Exercise details:
Print the listing exactly.

Records supplied:
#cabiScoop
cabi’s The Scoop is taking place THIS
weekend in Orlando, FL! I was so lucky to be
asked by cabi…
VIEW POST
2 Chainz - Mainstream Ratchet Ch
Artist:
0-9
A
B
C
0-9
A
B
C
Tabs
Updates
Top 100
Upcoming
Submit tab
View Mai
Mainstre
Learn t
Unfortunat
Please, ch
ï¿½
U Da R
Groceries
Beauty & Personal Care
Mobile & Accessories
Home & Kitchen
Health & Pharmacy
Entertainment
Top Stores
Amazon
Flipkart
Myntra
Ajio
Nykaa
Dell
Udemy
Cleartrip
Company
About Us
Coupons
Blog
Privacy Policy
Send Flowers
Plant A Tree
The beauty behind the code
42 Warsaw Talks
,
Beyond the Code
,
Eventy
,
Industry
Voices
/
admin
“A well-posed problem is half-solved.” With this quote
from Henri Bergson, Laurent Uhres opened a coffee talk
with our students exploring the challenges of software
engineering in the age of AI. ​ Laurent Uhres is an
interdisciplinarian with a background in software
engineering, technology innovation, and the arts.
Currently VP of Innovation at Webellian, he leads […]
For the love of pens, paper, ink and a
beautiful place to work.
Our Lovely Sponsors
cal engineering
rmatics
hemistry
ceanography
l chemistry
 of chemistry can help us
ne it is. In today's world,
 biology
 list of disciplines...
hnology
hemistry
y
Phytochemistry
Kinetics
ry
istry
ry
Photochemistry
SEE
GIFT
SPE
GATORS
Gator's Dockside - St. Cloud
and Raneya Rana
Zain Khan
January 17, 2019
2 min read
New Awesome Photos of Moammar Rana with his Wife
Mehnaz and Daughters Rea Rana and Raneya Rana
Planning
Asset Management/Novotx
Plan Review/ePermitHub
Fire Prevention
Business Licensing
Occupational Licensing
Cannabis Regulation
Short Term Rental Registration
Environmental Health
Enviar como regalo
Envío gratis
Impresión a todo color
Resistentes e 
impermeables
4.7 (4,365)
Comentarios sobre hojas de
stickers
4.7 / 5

Your response:
#cabiScoop
cabi’s The Scoop is taking place THIS
weekend in Orlando, FL! I was so lucky to be
asked by cabi…
VIEW POST
2 Chainz - Mainstream Ratchet Ch
Artist:
0-9
A
B
C
0-9
A
B
C
Tabs
Updates
Top 100
Upcoming
Submit tab
View Mai
Mainstre
Learn t
Unfortunat
Please, ch
ï¿½
U Da R
Groceries
Beauty & Personal Care
Mobile & Accessories
Home & Kitchen
Health & Pharmacy
Entertainment
Top Stores
Amazon
Flipkart
Myntra
Ajio
Nykaa
Dell
Udemy
Cleartrip
Company
About Us
Coupons
Blog
Privacy Policy
Send Flowers
Plant A Tree
The beauty behind the code
42 Warsaw Talks
,
Beyond the Code
,
Eventy
,
Industry
Voices
/
admin
“A well-posed problem is half-solved.” With this quote
from Henri Bergson, Laurent Uhres opened a coffee talk
with our students exploring the challenges of software
engineering in the age of AI. ​ Laurent Uhres is an
interdisciplinarian with a background in software
engineering, technology innovation, and the arts.
Currently VP of Innovation at Webellian, he leads […]
For the love of pens, paper, ink and a
beautiful place to work.
Our Lovely Sponsors
cal engineering
rmatics
hemistry
ceanography
l chemistry
 of chemistry can help us
ne it is. In today's world,
 biology
 list of disciplines...
hnology
hemistry
y
Phytochemistry
Kinetics
ry
istry
ry
Photochemistry
SEE
GIFT
SPE
GATORS
Gator's Dockside - St. Cloud
and Raneya Rana
Zain Khan
January 17, 2019
2 min read
New Awesome Photos of Moammar Rana with his Wife
Mehnaz and Daughters Rea Rana and Raneya Rana
Planning
Asset Management/Novotx
Plan Review/ePermitHub
Fire Prevention
Business Licensing
Occupational Licensing
Cannabis Regulation
Short Term Rental Registration
Environmental Health
Enviar como regalo
Envío gratis
Impresión a todo color
Resistentes e 
impermeables
4.7 (4,365)
Comentarios sobre hojas de
stickers
4.7 / 5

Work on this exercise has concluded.